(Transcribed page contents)
▼

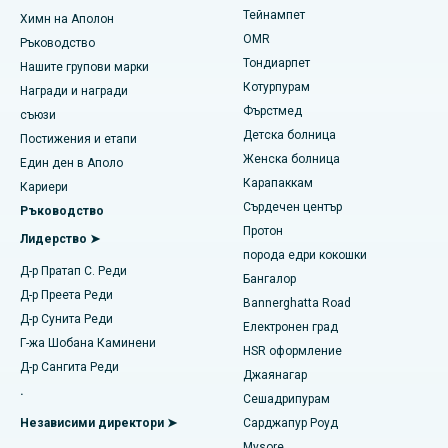
Най-добрият сърдечен център в Thousand Lights, Ченай
Тейнампет
Лазикова хирургия
Химн на Аполон
Намерете педиатрична
OMR
Ръководство
Най-добрата болница в Джубили Хилс, Хайдерабад
Ринопластиката
Тондиарпет
Нашите групови марки
Котурпурам
Награди и награди
Най-добрата болница в Тондиарпет, Ченай
Липосукция
Фърстмед
Намерете дерматолог
съюзи
Най-добрата болница в Котурпурам, Ченай
Детска болница
Коронарна ангиограма
Постижения и етапи
Женска болница
Един ден в Аполо
Най-добрата болница в Kovai Road, Karur
Подмяна на транскатетърния аортен клапан
Карапаккам
Намерете уролог
Кариери
Сърдечен център
Ръководство
Най-добрата болница в Карапаккам, Ченай
Ремонт на клапани MitraClip
Протон
Лидерство ➤
Най-добрата болница в Арилова, Визаг
порода едри кокошки
Минимално инвазивна сърдечна хирургия
Намерете диабетолог
Д-р Пратап С. Реди
Бангалор
Най-добрата болница на Канпур Роуд, Лакнау
Д-р Преета Реди
Катетърна аблация
Bannerghatta Road
Д-р Сунита Реди
Електронен град
Най-добрата болница в Сектор-26, Нойда
Намерете гинеколог
Хирургия за възстановяване на ACL
Г-жа Шобана Каминени
HSR оформление
Д-р Сангита Реди
Най-добрата болница в Гандинагар, Ахмедабад
Джаянагар
Обратно смяна на рамото
.
Сешадрипурам
Намерете общопрактикуващ лекар
Най-добрата болница в Арагонда, Андра Прадеш
Ендометриална аблация
Независими директори ➤
Сарджапур Роуд
Mysore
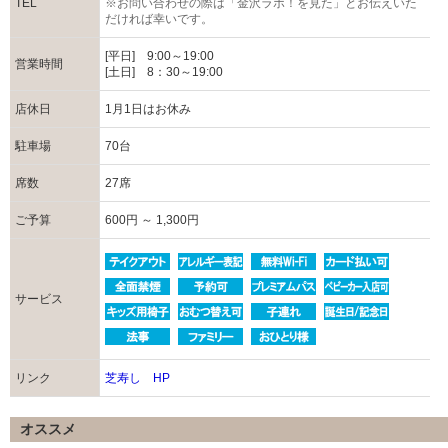
TEL
※お問い合わせの際は「金沢ラボ！を見た」とお伝えいた
だければ幸いです。
[平日] 9:00～19:00
営業時間
[土日] 8：30～19:00
店休日
1月1日はお休み
駐車場
70台
席数
27席
ご予算
600円 ～ 1,300円
サービス
リンク
芝寿し HP
オススメ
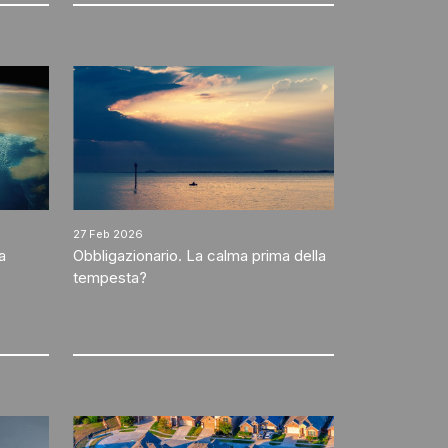
27 Feb 2026
a
Obbligazionario. La calma prima della
tempesta?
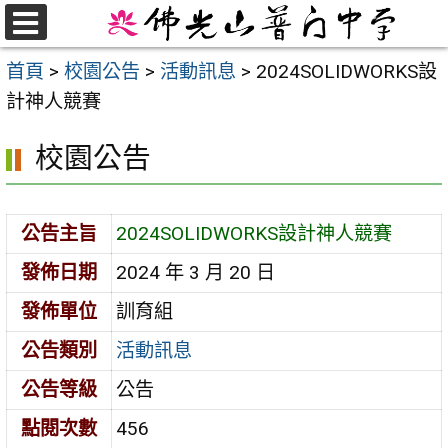
跳
至
選
首頁
>
校園公告
>
活動訊息
>
2024SOLIDWORKS設
單
主
計神人競賽
要
內
校園公告
容
區
公告主旨
2024SOLIDWORKS設計神人競賽
發佈日期
2024 年 3 月 20 日
發佈單位
訓育組
公告類別
活動訊息
公告等級
公告
點閱次數
456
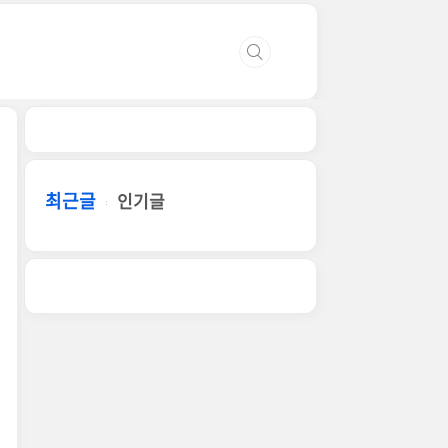
최근글
인기글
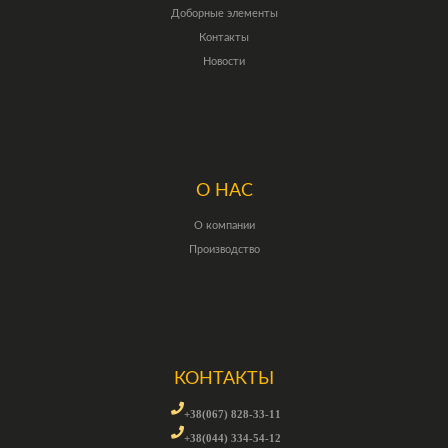
Доборные элементы
Контакты
Новости
О НАС
О компании
Производство
КОНТАКТЫ
+38(067) 828-33-11
+38(044) 334-54-12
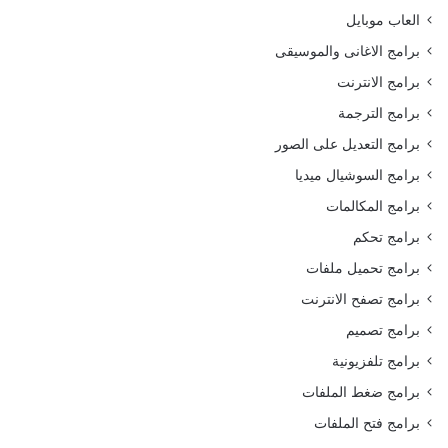
العاب موبايل
برامج الاغانى والموسيقى
برامج الانترنت
برامج الترجمة
برامج التعديل على الصور
برامج السوشيال ميديا
برامج المكالمات
برامج تحكم
برامج تحميل ملفات
برامج تصفح الانترنت
برامج تصميم
برامج تلفزيونية
برامج ضغط الملفات
برامج فتح الملفات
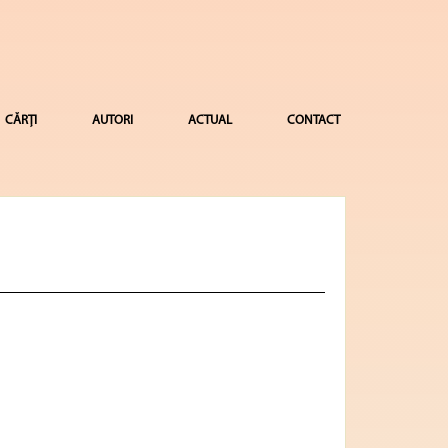
CĂRȚI
AUTORI
ACTUAL
CONTACT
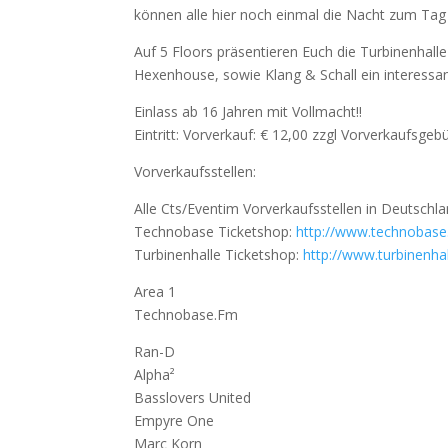
können alle hier noch einmal die Nacht zum Tag
Auf 5 Floors präsentieren Euch die Turbinenhal
Hexenhouse, sowie Klang & Schall ein interessa
Einlass ab 16 Jahren mit Vollmacht!!
Eintritt: Vorverkauf: € 12,00 zzgl Vorverkaufsgeb
Vorverkaufsstellen:
Alle Cts/Eventim Vorverkaufsstellen in Deutschla
Technobase Ticketshop:
http://www.technobase
Turbinenhalle Ticketshop:
http://
www.turbinenhal
Area 1
Technobase.Fm
Ran-D
Alpha²
Basslovers United
Empyre One
Marc Korn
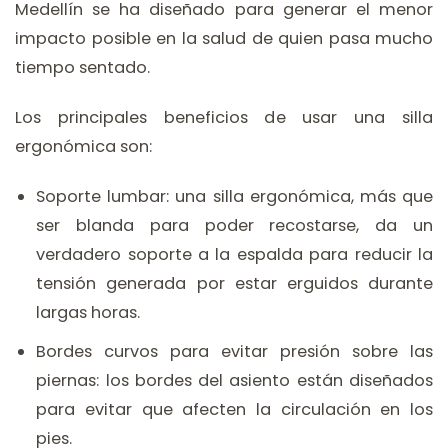
Medellín se ha diseñado para generar el menor
impacto posible en la salud de quien pasa mucho
tiempo sentado.
Los principales beneficios de usar una silla
ergonómica son:
Soporte lumbar: una silla ergonómica, más que
ser blanda para poder recostarse, da un
verdadero soporte a la espalda para reducir la
tensión generada por estar erguidos durante
largas horas.
Bordes curvos para evitar presión sobre las
piernas: los bordes del asiento están diseñados
para evitar que afecten la circulación en los
pies.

▲

THE PROBLEM -
What lines of the preceding data include the string "аблация"? Pull them out.

TASK SOLUTION -
Катетърна аблация
Ендометриална аблация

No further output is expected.